TIT FOR TAT: Russia Retaliates, Boots 60 American Agents

Proving yet again that international relations can often resemble schoolyard taunts and retaliations, Russia has responded to the U.S. expulsion of 60 Russian agents and the closure of a Russian consulate in Seattle with an expulsion of exactly 60 American diplomats and the shuttering of the U.S. consulate in St. Petersburg, Russian Foreign Minister Sergei Lavrov announced this week.

More than 20 countries have expelled Russian envoys, in solidarity with the UK, which has blamed Moscow for the [March poisoning of former British spy Sergei Skripal and his daughter on British soil].

Russia has vehemently denied any role. Mr Skripal remains in a critical but stable condition. His daughter’s condition is said to be improving.

Mr Lavrov said that the US ambassador had been informed of “retaliatory measures”.

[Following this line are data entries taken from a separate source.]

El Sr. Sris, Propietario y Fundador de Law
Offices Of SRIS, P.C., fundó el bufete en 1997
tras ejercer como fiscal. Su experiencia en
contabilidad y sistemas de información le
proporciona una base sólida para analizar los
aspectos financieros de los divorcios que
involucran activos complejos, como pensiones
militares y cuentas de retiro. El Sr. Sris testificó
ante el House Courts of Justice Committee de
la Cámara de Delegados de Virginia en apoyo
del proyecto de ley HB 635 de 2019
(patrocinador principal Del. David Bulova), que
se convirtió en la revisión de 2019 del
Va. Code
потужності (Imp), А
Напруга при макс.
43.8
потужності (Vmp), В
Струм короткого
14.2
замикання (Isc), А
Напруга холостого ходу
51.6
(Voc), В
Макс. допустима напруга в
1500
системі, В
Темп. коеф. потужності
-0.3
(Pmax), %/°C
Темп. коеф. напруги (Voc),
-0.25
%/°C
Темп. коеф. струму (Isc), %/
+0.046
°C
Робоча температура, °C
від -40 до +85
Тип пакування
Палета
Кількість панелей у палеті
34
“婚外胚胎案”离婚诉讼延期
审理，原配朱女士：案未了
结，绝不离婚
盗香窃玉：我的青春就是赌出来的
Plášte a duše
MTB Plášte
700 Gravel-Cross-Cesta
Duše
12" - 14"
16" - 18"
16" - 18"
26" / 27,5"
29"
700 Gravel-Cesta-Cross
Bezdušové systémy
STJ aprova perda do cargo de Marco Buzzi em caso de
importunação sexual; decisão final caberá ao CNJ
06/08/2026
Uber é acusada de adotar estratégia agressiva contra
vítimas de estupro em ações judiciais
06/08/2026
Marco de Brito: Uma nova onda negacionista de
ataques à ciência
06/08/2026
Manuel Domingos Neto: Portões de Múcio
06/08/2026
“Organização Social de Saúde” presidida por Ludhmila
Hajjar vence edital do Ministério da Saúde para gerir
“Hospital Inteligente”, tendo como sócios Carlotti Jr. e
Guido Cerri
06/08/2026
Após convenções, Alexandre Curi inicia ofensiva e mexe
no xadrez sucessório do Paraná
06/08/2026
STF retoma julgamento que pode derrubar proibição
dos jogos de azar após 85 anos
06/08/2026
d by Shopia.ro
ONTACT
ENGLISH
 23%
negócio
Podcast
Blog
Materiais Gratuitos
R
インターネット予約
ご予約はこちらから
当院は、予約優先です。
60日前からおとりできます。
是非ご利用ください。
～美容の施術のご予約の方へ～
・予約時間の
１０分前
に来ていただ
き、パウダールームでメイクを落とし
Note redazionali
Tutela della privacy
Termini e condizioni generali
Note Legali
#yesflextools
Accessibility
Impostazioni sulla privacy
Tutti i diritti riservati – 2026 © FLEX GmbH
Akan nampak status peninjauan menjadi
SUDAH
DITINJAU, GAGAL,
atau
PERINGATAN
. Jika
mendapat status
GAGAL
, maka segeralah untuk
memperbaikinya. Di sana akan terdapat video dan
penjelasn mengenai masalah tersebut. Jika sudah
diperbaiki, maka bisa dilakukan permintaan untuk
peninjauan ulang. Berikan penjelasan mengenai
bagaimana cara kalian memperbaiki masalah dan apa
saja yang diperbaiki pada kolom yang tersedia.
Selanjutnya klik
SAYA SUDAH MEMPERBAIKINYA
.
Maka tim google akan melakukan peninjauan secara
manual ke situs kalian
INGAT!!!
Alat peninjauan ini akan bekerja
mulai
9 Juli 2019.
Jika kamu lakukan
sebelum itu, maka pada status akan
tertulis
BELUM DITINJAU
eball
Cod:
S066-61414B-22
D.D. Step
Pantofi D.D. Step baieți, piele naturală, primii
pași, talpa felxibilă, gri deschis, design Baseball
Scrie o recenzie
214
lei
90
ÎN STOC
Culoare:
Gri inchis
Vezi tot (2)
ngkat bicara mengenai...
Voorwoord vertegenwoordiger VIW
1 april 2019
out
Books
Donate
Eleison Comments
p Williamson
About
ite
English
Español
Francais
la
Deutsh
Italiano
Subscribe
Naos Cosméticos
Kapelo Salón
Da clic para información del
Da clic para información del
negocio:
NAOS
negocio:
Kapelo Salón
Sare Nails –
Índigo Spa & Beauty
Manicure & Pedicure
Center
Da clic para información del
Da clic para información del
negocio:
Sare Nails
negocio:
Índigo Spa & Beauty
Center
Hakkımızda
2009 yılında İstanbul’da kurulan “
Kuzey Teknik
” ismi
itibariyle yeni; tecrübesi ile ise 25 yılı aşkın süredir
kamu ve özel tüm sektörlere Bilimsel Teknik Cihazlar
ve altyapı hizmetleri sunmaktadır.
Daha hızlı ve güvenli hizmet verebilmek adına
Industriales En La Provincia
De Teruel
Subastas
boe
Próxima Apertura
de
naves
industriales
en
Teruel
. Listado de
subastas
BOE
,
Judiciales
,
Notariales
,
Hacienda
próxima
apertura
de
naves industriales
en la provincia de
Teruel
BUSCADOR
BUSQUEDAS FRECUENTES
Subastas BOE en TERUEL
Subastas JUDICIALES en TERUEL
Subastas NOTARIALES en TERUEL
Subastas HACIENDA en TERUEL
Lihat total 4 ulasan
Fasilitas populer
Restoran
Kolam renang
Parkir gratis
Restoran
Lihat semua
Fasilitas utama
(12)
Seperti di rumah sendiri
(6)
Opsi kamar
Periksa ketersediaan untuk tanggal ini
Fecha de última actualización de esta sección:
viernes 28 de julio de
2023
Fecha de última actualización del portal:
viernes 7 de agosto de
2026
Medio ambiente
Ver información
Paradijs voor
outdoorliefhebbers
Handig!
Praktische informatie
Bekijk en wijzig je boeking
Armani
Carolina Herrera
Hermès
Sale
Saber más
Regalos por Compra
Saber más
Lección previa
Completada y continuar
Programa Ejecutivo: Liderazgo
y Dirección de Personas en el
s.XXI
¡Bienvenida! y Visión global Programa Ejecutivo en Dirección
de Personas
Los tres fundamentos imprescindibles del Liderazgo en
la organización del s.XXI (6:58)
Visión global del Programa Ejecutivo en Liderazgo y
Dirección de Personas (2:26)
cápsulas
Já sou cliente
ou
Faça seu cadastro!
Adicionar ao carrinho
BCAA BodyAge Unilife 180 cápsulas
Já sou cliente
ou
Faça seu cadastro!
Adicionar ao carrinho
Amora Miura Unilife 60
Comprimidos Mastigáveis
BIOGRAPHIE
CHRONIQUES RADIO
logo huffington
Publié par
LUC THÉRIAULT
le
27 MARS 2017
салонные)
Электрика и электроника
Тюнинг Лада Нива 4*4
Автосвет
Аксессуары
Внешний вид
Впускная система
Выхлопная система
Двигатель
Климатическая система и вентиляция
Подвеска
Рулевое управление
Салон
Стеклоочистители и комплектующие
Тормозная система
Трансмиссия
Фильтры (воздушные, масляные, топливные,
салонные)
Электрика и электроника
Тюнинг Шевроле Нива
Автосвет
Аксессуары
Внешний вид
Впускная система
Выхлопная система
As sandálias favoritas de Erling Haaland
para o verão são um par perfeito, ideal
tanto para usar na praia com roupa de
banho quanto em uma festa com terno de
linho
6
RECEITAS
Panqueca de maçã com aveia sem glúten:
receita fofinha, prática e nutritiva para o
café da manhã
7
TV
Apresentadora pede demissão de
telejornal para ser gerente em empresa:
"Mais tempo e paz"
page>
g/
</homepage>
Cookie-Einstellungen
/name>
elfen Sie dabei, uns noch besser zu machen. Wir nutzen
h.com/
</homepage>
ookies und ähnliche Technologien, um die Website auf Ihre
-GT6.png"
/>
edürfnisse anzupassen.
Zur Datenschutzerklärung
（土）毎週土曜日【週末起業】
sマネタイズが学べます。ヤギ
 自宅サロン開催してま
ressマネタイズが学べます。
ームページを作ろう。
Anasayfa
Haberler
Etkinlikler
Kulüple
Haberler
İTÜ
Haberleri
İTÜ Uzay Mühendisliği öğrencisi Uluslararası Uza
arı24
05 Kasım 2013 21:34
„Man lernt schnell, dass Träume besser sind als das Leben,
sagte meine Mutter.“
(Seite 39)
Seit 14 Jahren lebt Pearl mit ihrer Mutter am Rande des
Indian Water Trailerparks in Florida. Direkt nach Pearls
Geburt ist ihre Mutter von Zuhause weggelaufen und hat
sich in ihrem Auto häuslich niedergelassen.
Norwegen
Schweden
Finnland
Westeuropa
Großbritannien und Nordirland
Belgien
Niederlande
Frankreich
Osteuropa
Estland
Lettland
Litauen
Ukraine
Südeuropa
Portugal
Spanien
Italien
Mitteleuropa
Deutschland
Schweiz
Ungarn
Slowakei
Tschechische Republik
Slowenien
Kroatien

While some in traditional and on social media seemed to suggest the closure of the Seattle consulate was little more than a distraction to steer eyes away from the possible scandal surrounding the former adult film actress Stormy Daniels and the nature of her relationship with President Donald Trump, Task and Purpose has an interesting piece out that dispels that myth by asserting that FBI agents monitoring Russian agents for evidence of espionage has never stopped. In fact, the piece asserts, “it may have intensified amid growing tensions between Moscow and the West.”

“It’s no secret that consulates serve as a potential platform for covert activities,” said Charles Mandigo, a former special agent in charge of the FBI Seattle office, “just as consulate personnel and embassy staff provide the country with the opportunity to insert a spy onto U.S. soil.”

Seattle has everything to attract espionage interests from Russia, or any number of other countries, he said.

“Think about it. There’s Boeing, which runs all kinds of black operations,” said Mandigo, referring to the giant defense contractor’s secret work with the Pentagon. “There’s the University of Washington, which gets all kinds of government contracts. There’s Microsoft. There’s proximity from a military point of view, particularly Bangor.”

Naval Base Kitsap, near Bremerton, includes the submarine base at Bangor, home to the West Coast fleet of Trident submarines, part of America’s triad of land-, air- and sea-based nuclear arsenal. It’s estimated that within the past decade, up to a quarter of the country’s nearly 10,000 nuclear weapons have been stored there.

One source for the Task and Purpose piece who is involved with the  CI Centre, a counterintelligence training and education center, estimates that as much as a third of Russian consulate employees may be involved in covert intelligence work.

While no specific incidents of spying were mentioned by the Trump administration when they announced the expulsion of the Russian agents and the closing of the consulate Monday, they noted that the move was part of a longer term strategy of “degrading” the Russian ability to engage in espionage.

Task and Purpose notes that Russian espionage interests on the West Coast is anything but new, dating back for decades and predating the opening of the Seattle consulate opening by years.

In 1987, even amid the glasnost thaw, the Seattle Post-Intelligencer broke a story that Soviet submarines — using intelligence garnered from the spy ring formed by John Walker — had penetrated the Strait of Juan de Fuca through the 1980s. Walker served many years in the U.S. Navy, and the leaked information helped Russians slip past U.S. anti-sub defenses.

A decade later, in 1998, Jack Daly, then a Navy lieutenant and intelligence officer, was dispatched on a Canadian helicopter to take surveillance photographs of a Russian cargo ship in the Strait of Juan de Fuca that was suspected of spying on the Trident submarines. He says the ship fired a laser that singed his retinas. He sued in U.S. District Court over the laser attack and his injury, but in 2002, a jury rejected his claim.

Framing all of this real-life U.S.-Russia espionage and counter-espionage is the popularity of the FX series “The Americans”, which has reportedly taken cues for its final season, which began Wednesday, from real-life Cold War behavior between the two nations prior to the fall of the Berlin Wall.

In “Dead Hand,” Elizabeth (Keri Russell) is sent on a covert mission to Mexico City, where she is informed of the real-life Dead Hand, the doomsday machine engineered by Russians to automatically fire its nuclear arsenal if Russian military commanders were wiped out during the Cold War. The computerized system is such a consequential secret that Elizabeth is commanded to keep the intel from husband Philip (Matthew Rhys) and given a suicide pill in the event that she is arrested. But just how frightening was this system?

When an expert on the Russian military reported the existence of the machine in 1993, The New York Times described it as a “chilling” system that “would seem to bring to life one of the darkest fears of the nuclear era—that machines could instigate a nuclear holocaust.” William E. Odom, the former head of the National Security Agency, commented that Dead Hand—if it did really exist—would be “a machine out of control.”

Life imitates art imitating life. And so on.